About this task »
Should a line in the entries below contain "page", return that line.

Material for the task »
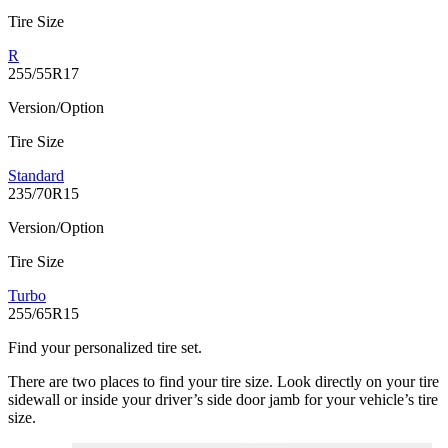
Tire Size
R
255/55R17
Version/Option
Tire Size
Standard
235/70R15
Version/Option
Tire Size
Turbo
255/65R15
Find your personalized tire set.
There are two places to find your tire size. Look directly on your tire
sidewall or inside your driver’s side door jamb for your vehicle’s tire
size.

---

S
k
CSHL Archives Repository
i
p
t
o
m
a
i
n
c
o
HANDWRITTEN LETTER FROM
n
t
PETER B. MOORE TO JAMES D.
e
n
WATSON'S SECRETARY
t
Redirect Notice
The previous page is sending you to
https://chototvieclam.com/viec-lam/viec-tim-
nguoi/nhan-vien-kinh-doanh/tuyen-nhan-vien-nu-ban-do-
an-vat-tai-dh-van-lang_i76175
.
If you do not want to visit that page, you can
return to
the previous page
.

--

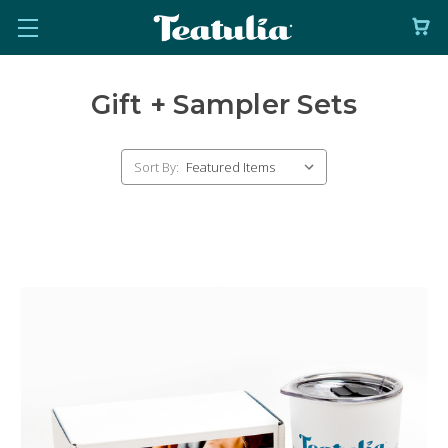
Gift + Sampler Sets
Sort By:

Output »
The previous page is sending you to
If you do not want to visit that page, you can
the previous page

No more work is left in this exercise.